Shadowrun en Mega Drive fue el segundo juego basado en el RPG de FASA que apareció en el videojuego, aunque más que Mega Drive, habría que decir Genesis dado que el juego sólo apareció en Estados Unidos. Y aunque con el tiempo ha ganado reconocimiento, empujado por su calidad y su propio nombre, no deja de ser un título que debería haber sido mucho más influyente en la 16 bits. El juego fue desarrollado por un equipo distinto al del primer Shadowrun, lanzado en Super Nintendo, así que ambos sólo comparten el nombre y poco más. El primero era un RPG mucho más narrativo y estructurado, con elementos de aventura gráfica -y es en buena parte la referencia de los actuales Shadowrun que hemos podido disfrutar en PC de la mano de Harebrained-. El segundo en cambio fue desarrollado por BlueSky y tiene el gran atractivo de ser un semisandbox -todo lo sandbox que podía ser un juego de Mega Drive de la época-. Aunque los ordenadores contaban con numerosos títulos que permitían mucha libertad y se podían considerar auténticos sandbox, este no era el caso con las consolas, que apostaban por experiencias más dirigidas.

Eso era parte del atractivo de este Shadowrun. El juego te arrojaba en medio de una Seattle Cyberpunk, dividida en diferentes zonas que se abrían prácticamente al comienzo del juego.

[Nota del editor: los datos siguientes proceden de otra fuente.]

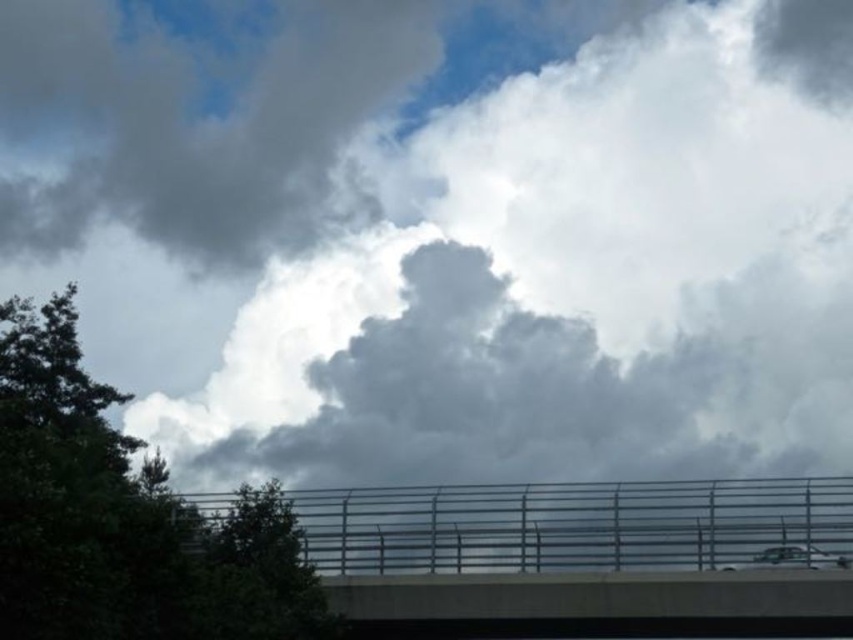 You are standing on the sidewalk and looking at the concrete overpass at center and the green leafy tree at upper left. Which object is positioned to the right of the other?

The concrete overpass at center is positioned to the right of the green leafy tree at upper left.

You are a bird flying over the scene. You see the concrete overpass at center and the green leafy tree at upper left. Which object is positioned higher in the sky?

The green leafy tree at upper left is positioned higher in the sky than the concrete overpass at center.

You are standing at the center of the image and want to move towards the concrete overpass at center. Which direction should you move to reach it?

The concrete overpass at center is already at the center of the image, so you are already at its location. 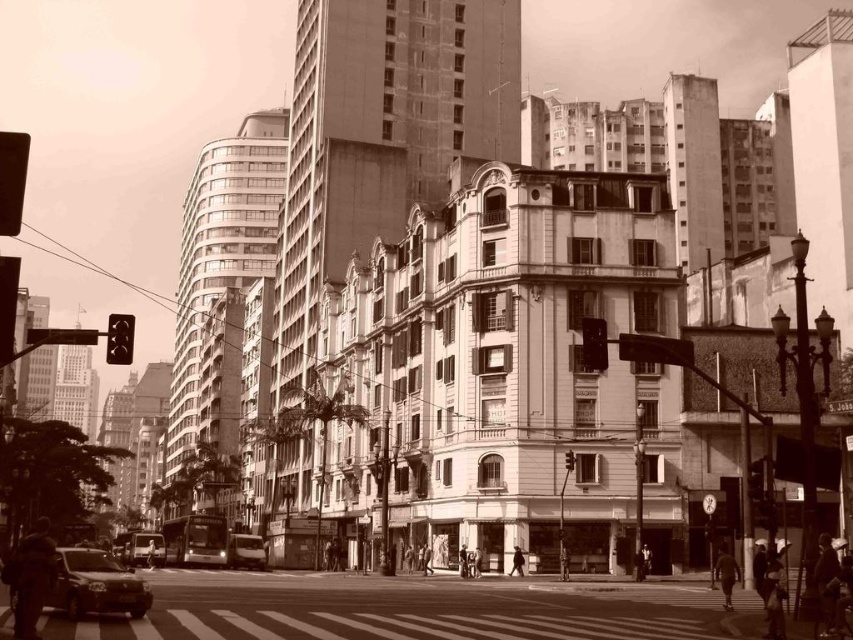 Question: Is metallic traffic light at upper center wider than metallic traffic light at center?

Choices:
 (A) no
 (B) yes

Answer: (B)

Question: Estimate the real-world distances between objects in this image. Which object is farther from the shiny silver sedan at lower left?

Choices:
 (A) metallic traffic light at center
 (B) shiny silver bus at center
 (C) black plastic traffic light at upper right
 (D) black glass traffic light at upper left

Answer: (A)

Question: Which point is closer to the camera taking this photo?

Choices:
 (A) (573, 468)
 (B) (605, 332)
 (C) (622, 340)

Answer: (B)

Question: Is black plastic traffic light at upper right to the left of shiny silver bus at center from the viewer's perspective?

Choices:
 (A) yes
 (B) no

Answer: (B)

Question: Which object is the farthest from the metallic traffic light at upper center?

Choices:
 (A) black glass traffic light at upper left
 (B) metallic traffic light at center
 (C) black plastic traffic light at upper right
 (D) shiny silver sedan at lower left

Answer: (A)

Question: Is shiny silver sedan at lower left to the left of metallic traffic light at center from the viewer's perspective?

Choices:
 (A) yes
 (B) no

Answer: (A) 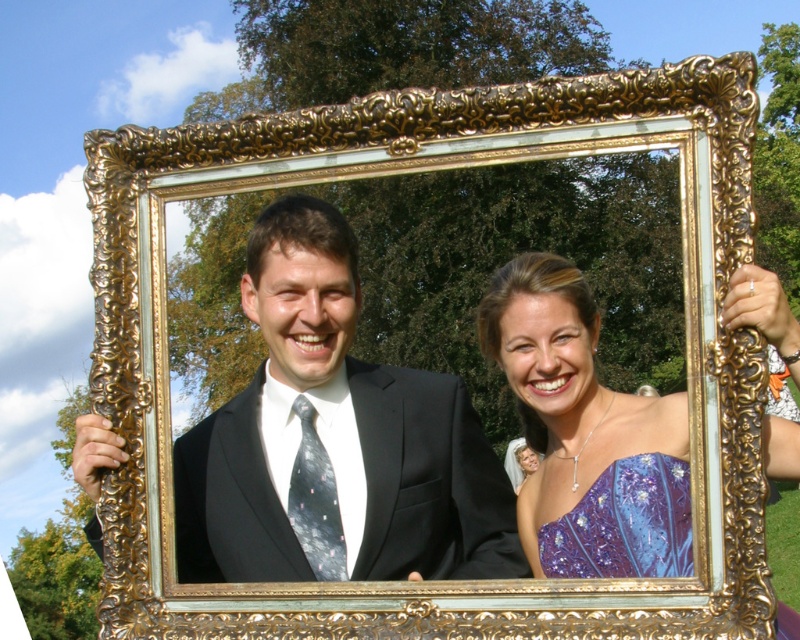 You are taking a photo of two people standing in front of you. You notice two specific points on their clothing, one at point (462, 496) and the other at point (630, 460). Which point is closer to your camera?

Point (462, 496) is further to the camera than point (630, 460). Therefore, point (630, 460) is closer to the camera.

Based on the coordinates provided, which object in the scene corresponds to the point at location [586,435]?

The shiny blue dress at center corresponds to the point at location [586,435].

You are a photographer adjusting the camera focus. The black satin suit at center and the shiny blue dress at center are both in the frame. Which one do you need to adjust the focus for if the camera is currently focused on the taller object?

The camera is focused on the black satin suit at center, which is taller than the shiny blue dress at center. Therefore, no adjustment is needed for the black satin suit at center, but you may need to adjust focus for the shiny blue dress at center if it is out of focus. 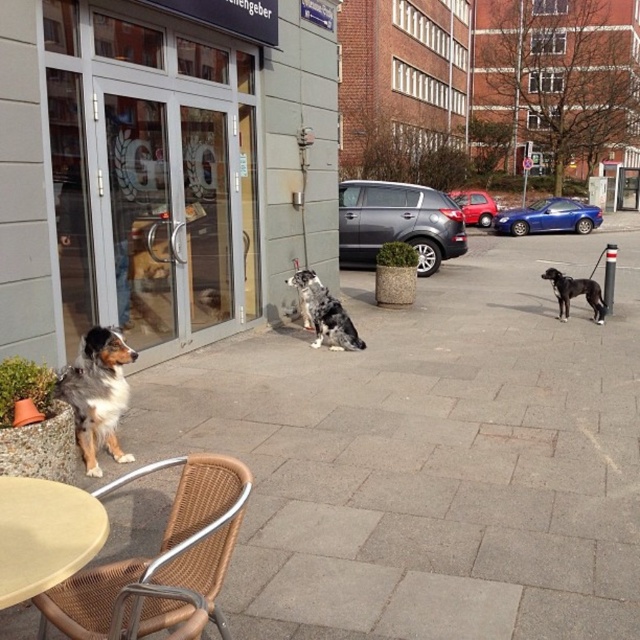 Between transparent glass doors at center and brown and white fur dog at lower left, which one appears on the right side from the viewer's perspective?

brown and white fur dog at lower left is more to the right.

Is transparent glass doors at center further to the viewer compared to brown and white fur dog at lower left?

Yes, transparent glass doors at center is behind brown and white fur dog at lower left.

The image size is (640, 640). What do you see at coordinates (154, 168) in the screenshot? I see `transparent glass doors at center` at bounding box center [154, 168].

You are a GUI agent. You are given a task and a screenshot of the screen. Output one action in this format:
    pyautogui.click(x=<x>, y=<y>)
    Task: Click on the transparent glass doors at center
    Image resolution: width=640 pixels, height=640 pixels.
    Given the screenshot: What is the action you would take?
    pyautogui.click(x=154, y=168)

Which of these two, gray concrete pavement at lower left or rattan chair at lower left, stands taller?

gray concrete pavement at lower left

Does gray concrete pavement at lower left lie in front of rattan chair at lower left?

No, it is behind rattan chair at lower left.

Image resolution: width=640 pixels, height=640 pixels. Find the location of `gray concrete pavement at lower left`. gray concrete pavement at lower left is located at coordinates (429, 458).

Is transparent glass doors at center above shiny blue car at center right?

No, transparent glass doors at center is not above shiny blue car at center right.

Can you confirm if transparent glass doors at center is taller than shiny blue car at center right?

Yes, transparent glass doors at center is taller than shiny blue car at center right.

Image resolution: width=640 pixels, height=640 pixels. Find the location of `transparent glass doors at center`. transparent glass doors at center is located at coordinates (154, 168). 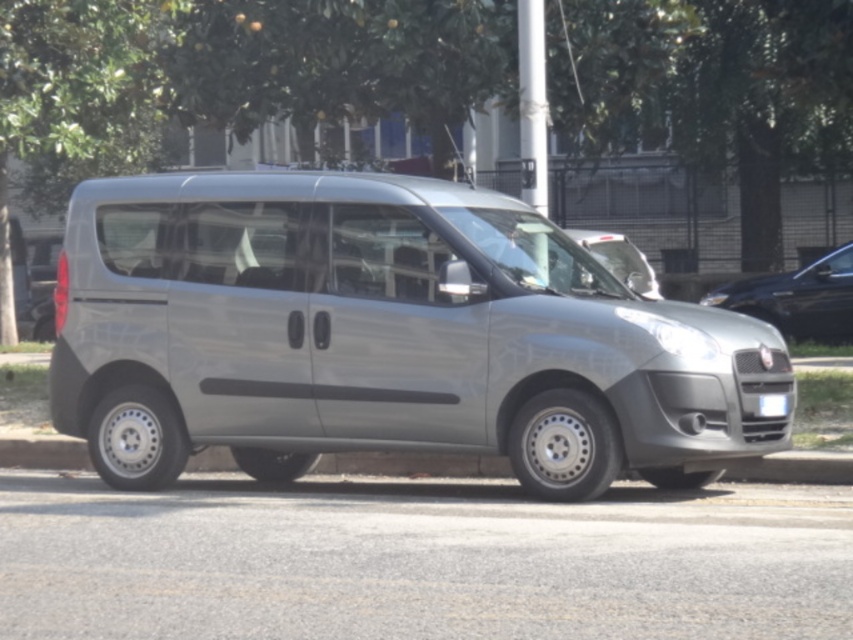 Between green leafy tree at upper center and silver metallic van at center, which one appears on the left side from the viewer's perspective?

From the viewer's perspective, green leafy tree at upper center appears more on the left side.

From the picture: Which of these two, green leafy tree at upper center or silver metallic van at center, stands taller?

green leafy tree at upper center is taller.

Between point (720, 97) and point (817, 257), which one is positioned behind?

Point (817, 257)

At what (x,y) coordinates should I click in order to perform the action: click on green leafy tree at upper center. Please return your answer as a coordinate pair (x, y). The width and height of the screenshot is (853, 640). Looking at the image, I should click on (230, 76).

How distant is silver metallic van at center from white plastic license plate at center?

silver metallic van at center and white plastic license plate at center are 40.47 feet apart.

From the picture: Between silver metallic van at center and white plastic license plate at center, which one appears on the left side from the viewer's perspective?

white plastic license plate at center

Does point (828, 324) come closer to viewer compared to point (776, 401)?

No, (828, 324) is further to viewer.

Image resolution: width=853 pixels, height=640 pixels. I want to click on silver metallic van at center, so click(x=798, y=298).

Is green leafy tree at upper center to the right of white plastic license plate at center from the viewer's perspective?

In fact, green leafy tree at upper center is to the left of white plastic license plate at center.

Can you confirm if green leafy tree at upper center is smaller than white plastic license plate at center?

No.

Where is `green leafy tree at upper center`? This screenshot has width=853, height=640. green leafy tree at upper center is located at coordinates (230, 76).

The height and width of the screenshot is (640, 853). I want to click on green leafy tree at upper center, so click(x=230, y=76). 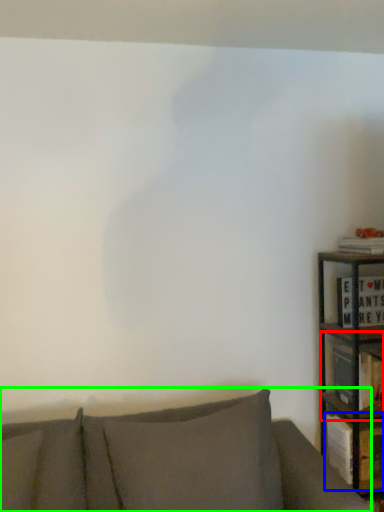 Question: Considering the real-world distances, which object is closest to shelf (highlighted by a red box)? book (highlighted by a blue box) or studio couch (highlighted by a green box).

Choices:
 (A) book
 (B) studio couch

Answer: (A) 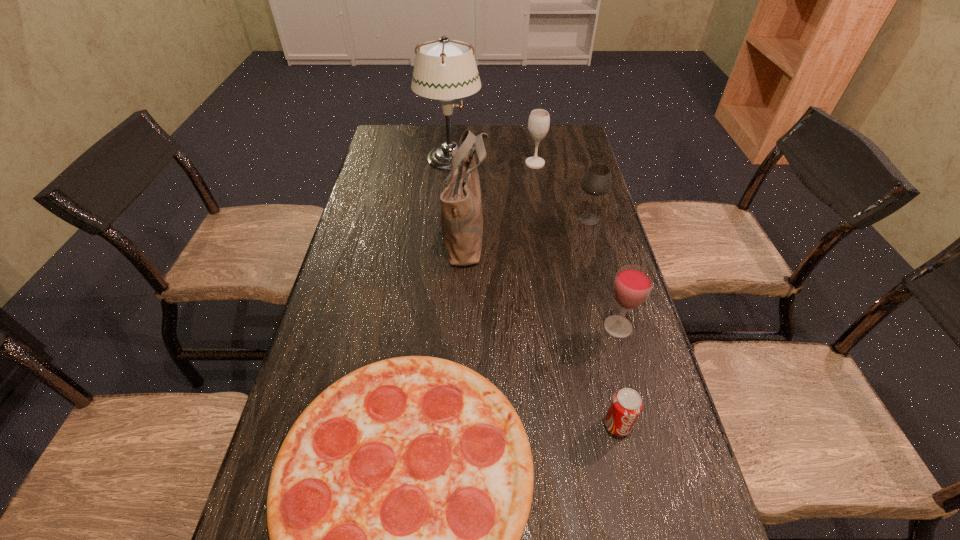 The width and height of the screenshot is (960, 540). Find the location of `free space located on the back of the second nearest wineglass`. free space located on the back of the second nearest wineglass is located at coordinates (578, 179).

You are a GUI agent. You are given a task and a screenshot of the screen. Output one action in this format:
    pyautogui.click(x=<x>, y=<y>)
    Task: Click on the free location located 0.390m on the left of the fifth farthest object
    
    Given the screenshot: What is the action you would take?
    pyautogui.click(x=438, y=327)

Where is `vacant point located on the logo side of the sixth tallest object`? vacant point located on the logo side of the sixth tallest object is located at coordinates (633, 492).

At what (x,y) coordinates should I click in order to perform the action: click on object that is at the far edge. Please return your answer as a coordinate pair (x, y). Looking at the image, I should click on (444, 69).

You are a GUI agent. You are given a task and a screenshot of the screen. Output one action in this format:
    pyautogui.click(x=<x>, y=<y>)
    Task: Click on the soda can positioned at the right edge
    
    Given the screenshot: What is the action you would take?
    pyautogui.click(x=626, y=405)

Image resolution: width=960 pixels, height=540 pixels. In order to click on vacant space at the far edge in this screenshot , I will do `click(508, 132)`.

Where is `vacant region at the left edge of the desktop`? This screenshot has height=540, width=960. vacant region at the left edge of the desktop is located at coordinates (402, 185).

The width and height of the screenshot is (960, 540). I want to click on free space at the right edge of the desktop, so click(x=546, y=179).

Locate an element on the screen. This screenshot has width=960, height=540. vacant space at the far left corner of the desktop is located at coordinates (384, 144).

You are a GUI agent. You are given a task and a screenshot of the screen. Output one action in this format:
    pyautogui.click(x=<x>, y=<y>)
    Task: Click on the vacant area between the shoulder bag and the second nearest wineglass
    Image resolution: width=960 pixels, height=540 pixels.
    Given the screenshot: What is the action you would take?
    pyautogui.click(x=527, y=227)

No eran pocas las ocasiones en las que una misión te mandaba a algún lugar y no tenías idea de dónde dirigirte: habría que explorar, hablar y tener un poco de fortuna, pero si tenías la paciencia para ello, eso contribuía a crear la sensación de estar en una Megalopolis futurista, laberíntica y compleja. El juego tenía una historia, pero bastante básica y que te dejaba avanzar a tu propio ritmo. La mayoría de las misiones eran aleatorias, por lo que podíamos elegir cómo y a qué ritmo progresar como personaje, acumulando dinero y Karma, utilizado para progresar en cualquiera de los 20 atributos disponibles. Nuevamente, el sistema de progresión era bastante libre, dejándote elegir entre tres arquetipos (Samurai, Decker y Shaman), pero dejando manga ancha para progresar a tu gusto, aunque eso también dejaba la posibilidad de crear builds nada eficientes o directamente contradictorios -el shaman pierde esencia con cada componente tecnológico instalado en su cuerpo, por lo que va perdiendo su capacidad de generar magia. Con un sistema de combate en tiempo real, simple pero enmarcado en un juego de dificultad considerable, y una gran interpretación de Matrix -mejor que la de otros juegos- encontramos un juego redondo y muy interesante en el contexto de la época.

Libero Grande

A lo largo de la historia hemos visto una gran variedad de juegos de fútbol en videojuegos, y también en recreativas. Seguramente muchos de los que estamos aquí hoy recordamos nuestras andanzas en los salones con juegos como Super Sidekick, Sega Cup, Virtua Striker y tantos otros. Casi todas las grandes compañías lo han intentado en alguna ocasión, con mayor o menor fortuna, pero no cabe duda de que Namco realizó uno de los intentos más originales. Alguien en la compañía pensó que puestos a intentarlo en el género, mejor hacerlo con un ángulo original y encontró la idea revisitando los archivos de la compañía y encontrando Top Striker, un olvidado juego para NES que proponía dejar que el jugador controlase a un solo jugador de los 11. Tomando esa idea como base, el equipo creó un moderno juego 3d en el que efectivamente, el jugador sólo controla a un jugador en el campo. El concepto es interesante y original, aunque en honor de la verdad hay que decir que la IA no acompañaba demasiado a la idea y muchas veces teníamos que hacer de defensa, mediocentro y delantero, recorriendo todo el campo de arriba a a abajo si queríamos triunfar; cualquier jugador de fútbol profesional se fundiría a ese ritmo. Pero más allá de eso, una divertida propuesta que rompía lo tradicional y nos dejaba controlar a futbolistas de la altura de Roland (Ronaldo) y Cornelio Valencioa (Valderrama)

Powermonger

Seguramente uno de los juegos más desconocidos y menos populares de la legendaria Bullfrog, pero sólo porque la mayor parte de sus títulos fueron realmente populares en comparación. Powermonger apareció siguiendo la estela de Populous y en la publicidad de la época se trataba de enfatizar -además del hecho de ambos funcionaban con el mismo sistema de creación de escenarios-. Pero Powermonger era un título muy diferente al God Game, ya que era un trabajado juego de estrategia repleto de detalles fascinantes, especialmente si tenemos en cuenta que era 1990. La idea principal era capitanear un pequeño ejército en cada mapa, y conseguir conquistar todo el territorio, gestionando bien los recursos, midiendo bien tus fuerzas contra el enemigo y funcionando como un buen capitán.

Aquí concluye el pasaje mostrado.